At least these disasters are occurring in small manageable chunks (touch wood). Bite-sized fiascos are easier to manage. I did, at least, have all of my important documents, electronics and money in my hand luggage. The main things I would desperately miss from my backpack are the highly expensive Malarone (anti-malarial) tablets.
My first impressions of Rio were that the ‘favelas’ (Brazilian slums) were completely overwhelming, stretching as far as the eye can see; in contrast, the iconic ‘christ the redeemer’ statue seemed incredibly small! Today has been pretty overcast and rainy so I’m afraid I haven’t bothered with any photos yet.
When I arrived I agreed to go straight over to the volunteer project to introduce myself.

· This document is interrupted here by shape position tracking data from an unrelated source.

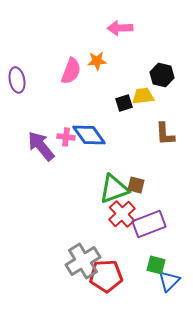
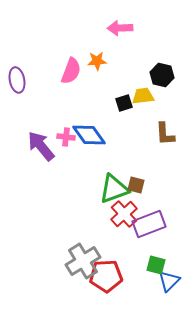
red cross: moved 2 px right
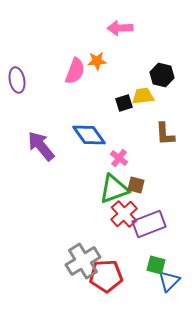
pink semicircle: moved 4 px right
pink cross: moved 53 px right, 21 px down; rotated 30 degrees clockwise
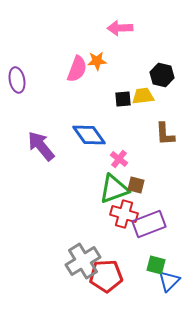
pink semicircle: moved 2 px right, 2 px up
black square: moved 1 px left, 4 px up; rotated 12 degrees clockwise
pink cross: moved 1 px down
red cross: rotated 32 degrees counterclockwise
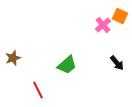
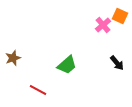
red line: rotated 36 degrees counterclockwise
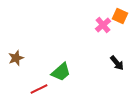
brown star: moved 3 px right
green trapezoid: moved 6 px left, 7 px down
red line: moved 1 px right, 1 px up; rotated 54 degrees counterclockwise
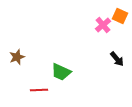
brown star: moved 1 px right, 1 px up
black arrow: moved 4 px up
green trapezoid: rotated 65 degrees clockwise
red line: moved 1 px down; rotated 24 degrees clockwise
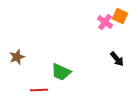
pink cross: moved 2 px right, 3 px up; rotated 14 degrees counterclockwise
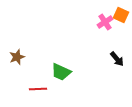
orange square: moved 1 px right, 1 px up
pink cross: rotated 21 degrees clockwise
red line: moved 1 px left, 1 px up
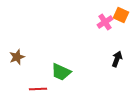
black arrow: rotated 119 degrees counterclockwise
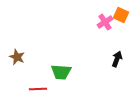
brown star: rotated 28 degrees counterclockwise
green trapezoid: rotated 20 degrees counterclockwise
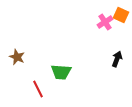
red line: rotated 66 degrees clockwise
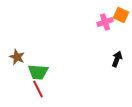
pink cross: rotated 14 degrees clockwise
green trapezoid: moved 23 px left
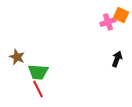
pink cross: moved 3 px right
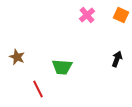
pink cross: moved 21 px left, 7 px up; rotated 21 degrees counterclockwise
green trapezoid: moved 24 px right, 5 px up
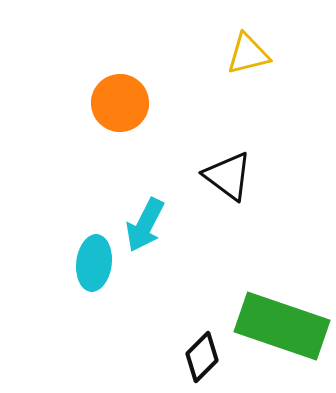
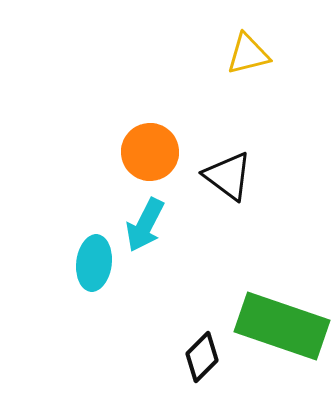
orange circle: moved 30 px right, 49 px down
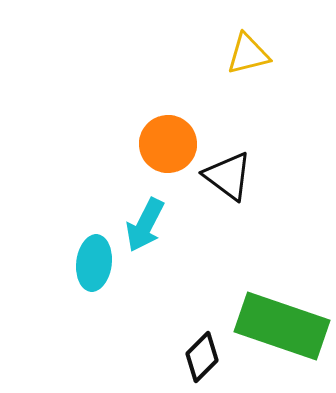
orange circle: moved 18 px right, 8 px up
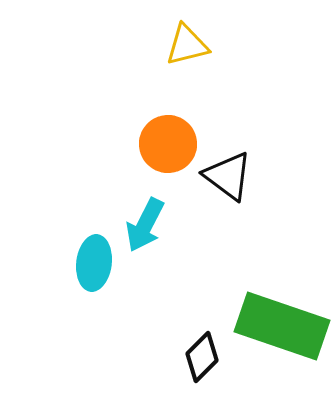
yellow triangle: moved 61 px left, 9 px up
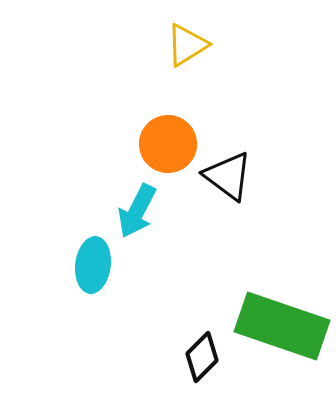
yellow triangle: rotated 18 degrees counterclockwise
cyan arrow: moved 8 px left, 14 px up
cyan ellipse: moved 1 px left, 2 px down
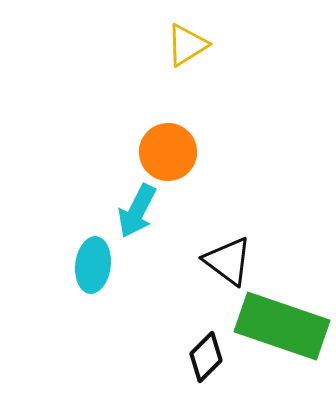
orange circle: moved 8 px down
black triangle: moved 85 px down
black diamond: moved 4 px right
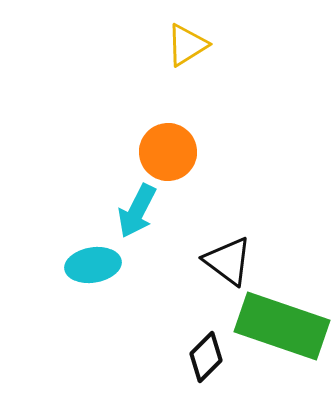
cyan ellipse: rotated 74 degrees clockwise
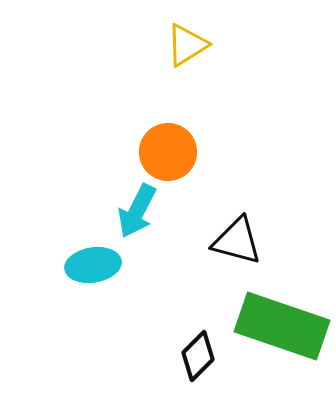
black triangle: moved 9 px right, 20 px up; rotated 22 degrees counterclockwise
black diamond: moved 8 px left, 1 px up
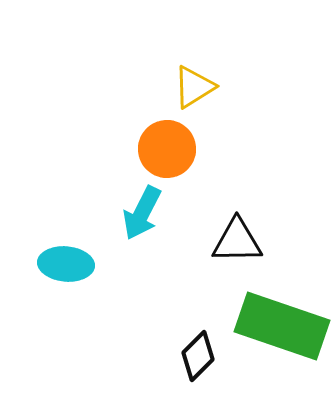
yellow triangle: moved 7 px right, 42 px down
orange circle: moved 1 px left, 3 px up
cyan arrow: moved 5 px right, 2 px down
black triangle: rotated 16 degrees counterclockwise
cyan ellipse: moved 27 px left, 1 px up; rotated 14 degrees clockwise
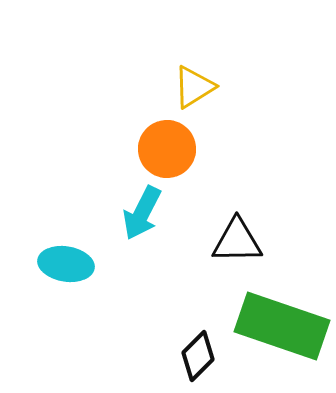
cyan ellipse: rotated 4 degrees clockwise
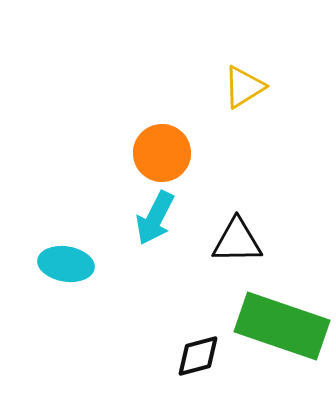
yellow triangle: moved 50 px right
orange circle: moved 5 px left, 4 px down
cyan arrow: moved 13 px right, 5 px down
black diamond: rotated 30 degrees clockwise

The crèche turns out to be around 40 minutes on the metro and then a further 20 minutes walk, which I am now expected to have memorised and be able to do again solo. Hmm. The staff at the crèche are all Brazilian and, again, do not speak English. Ideal. It is so frustrating having such an impermeable language barrier. Don’t be fooled, it is not as similar to Spanish as you would expect. I just spent half an hour trying to explain to the cashier that I didn’t have change for a 50Real note (well that’s at least what I think she was asking about, I really can’t be sure). I was also told that I would have to, as in Papua New Guinea, wear long skirts/trousers for the work. I would have appreciated being told in advance; I can’t really get away with wearing my pj bottoms here. So one revolting dress and a pair of havaianas later, I’m settling down in the hostel which fantastically has free wifi! Yay!